Un grupo adicional de compuestos se comercializa en clínicas de longevidad como herramientas dirigidas a la biología del envejecimiento a nivel celular. La ciencia que fundamenta este concepto es legítima y se investiga activamente. No obstante, los compuestos específicos que se administran a través de los canales de bienestar son un asunto diferente. En casi todos los casos, solo se han probado en animales y no en humanos. 

La FDA estima que entre el 90 y el 95 por ciento de los fármacos candidatos que parecen prometedores en estudios con animales fracasan en los ensayos con humanos. Esto no es motivo para descartar esa línea de investigación, pero sí es una razón de peso para no considerarlos aún como una opción clínica.
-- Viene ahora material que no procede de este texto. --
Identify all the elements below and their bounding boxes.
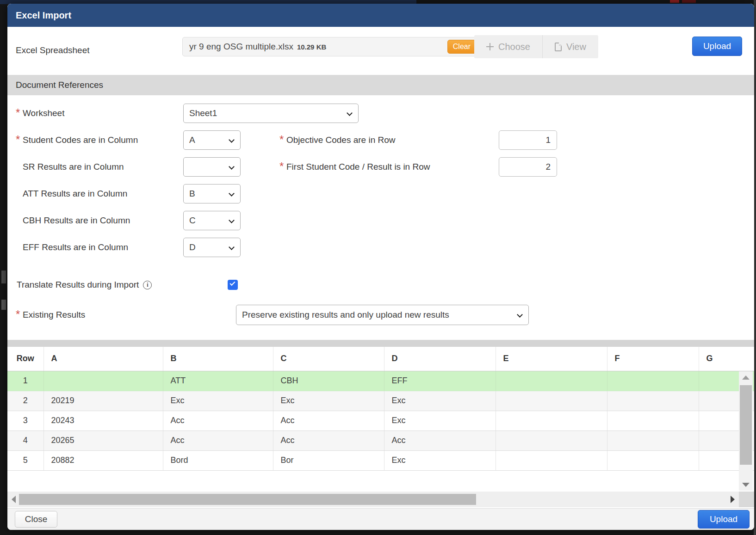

Antes de reservar su tratamiento

Si un especialista le recomienda un tratamiento con péptidos, vale la pena plantearse las siguientes preguntas:

  • ¿Está aprobado este compuesto para esta indicación en este país?
  • ¿Qué evidencia de ensayos en humanos lo respalda específicamente para mi situación (sin contar datos en animales ni mecanismos teóricos)?
  • ¿Cuáles son las contraindicaciones conocidas en relación con mi historial médico?
  • ¿De dónde proviene y cómo se garantiza su calidad?

Cuando se trata de péptidos, es fundamental no confundir los términos. La historia de los GLP-1 cuenta con un respaldo clínico significativo, pero gran parte del resto del mercado de péptidos sigue siendo, por ahora, una hipótesis interesante y debe abordarse como tal.